Thicket

CLIMATE-FOCUSED TRAUMA AND RESILIENCY TRAINING

NAVIGATING OUR EMOTIONAL RESILIENCE AND ADAPTATION TO CLIMATE CHANGE

Our next Thicket cohort starts January 13th, 2025

with 5 live zoom meetings: Mondays 12:30-2pm MST (1/13, 1/27, 2/10, 2/24, 3/10)

***Note: We are honored to announce that this Cohort will be offered in collaboration with Bioneers Learning.

Thicket is an eight-week online experiential training program for medical and mental health providers, educators, activists, researchers, public servants and others confronting this polycrisis in their work and beyond. To effectively serve others and this earth, we need to also confront our own subjective experience and feelings towards this crisis. 

As Susi Moser reminds us, "Burnt-out people aren't equipped to serve a burning planet." 

Thickets provide a small ecosystem of shelter and sustenance, often surrounded by less habitable environments, and arise from the necessity of adaptation to human or naturally disturbed areas. Our Thicket arose from the work and training of two licensed psychotherapists, Eva Jahn and Elizabeth Driscoll, and their awareness of the global community’s mounting distress of this climate crisis.
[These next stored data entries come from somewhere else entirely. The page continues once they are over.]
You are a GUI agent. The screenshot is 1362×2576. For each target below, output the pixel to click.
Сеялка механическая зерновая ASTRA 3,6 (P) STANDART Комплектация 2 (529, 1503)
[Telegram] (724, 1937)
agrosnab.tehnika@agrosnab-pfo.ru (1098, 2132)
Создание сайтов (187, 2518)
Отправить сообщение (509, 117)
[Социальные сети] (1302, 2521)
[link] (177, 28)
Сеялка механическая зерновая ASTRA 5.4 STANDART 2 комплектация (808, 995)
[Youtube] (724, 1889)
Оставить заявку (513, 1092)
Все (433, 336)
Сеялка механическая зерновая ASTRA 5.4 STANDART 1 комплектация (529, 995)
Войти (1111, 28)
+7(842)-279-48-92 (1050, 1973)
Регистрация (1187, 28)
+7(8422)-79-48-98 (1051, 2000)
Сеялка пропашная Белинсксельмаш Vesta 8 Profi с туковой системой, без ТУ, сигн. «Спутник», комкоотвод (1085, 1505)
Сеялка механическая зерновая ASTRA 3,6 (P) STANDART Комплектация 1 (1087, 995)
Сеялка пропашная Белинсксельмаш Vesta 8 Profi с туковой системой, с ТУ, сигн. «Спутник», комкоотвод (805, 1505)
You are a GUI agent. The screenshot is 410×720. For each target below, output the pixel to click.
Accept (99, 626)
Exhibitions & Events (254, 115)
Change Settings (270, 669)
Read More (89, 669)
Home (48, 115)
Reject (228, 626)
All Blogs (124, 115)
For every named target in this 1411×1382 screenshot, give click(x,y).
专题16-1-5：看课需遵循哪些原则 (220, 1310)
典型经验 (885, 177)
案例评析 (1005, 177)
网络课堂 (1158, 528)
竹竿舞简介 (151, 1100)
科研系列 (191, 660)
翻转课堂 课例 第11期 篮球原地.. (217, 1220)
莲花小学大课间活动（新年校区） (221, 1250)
In this Thicket, we utilize specific evidence-based practices in a community context of a cohort to strengthen self-regulation, emotional intelligence, and strategies to maintain our engagement with the more-than-human world. Evidence-based practices were developed through the study of most current research from environmentalists, psychology experts, and wisdom tradition holders.

Every module will provide offerings from our pillars of emotional resilience:  contemplative practices, nature journey, community support and resources to read, watch, and engage with during our weekly circles. By engaging in these practices, Thicket offers an experiential program to develop the capacity to be more fully present with the unique beauty and challenges of our time. Welcome to Thicket. 

As philosopher Dr. Bayo Akomolafe reminds us: “The times are urgent; let us slow down.”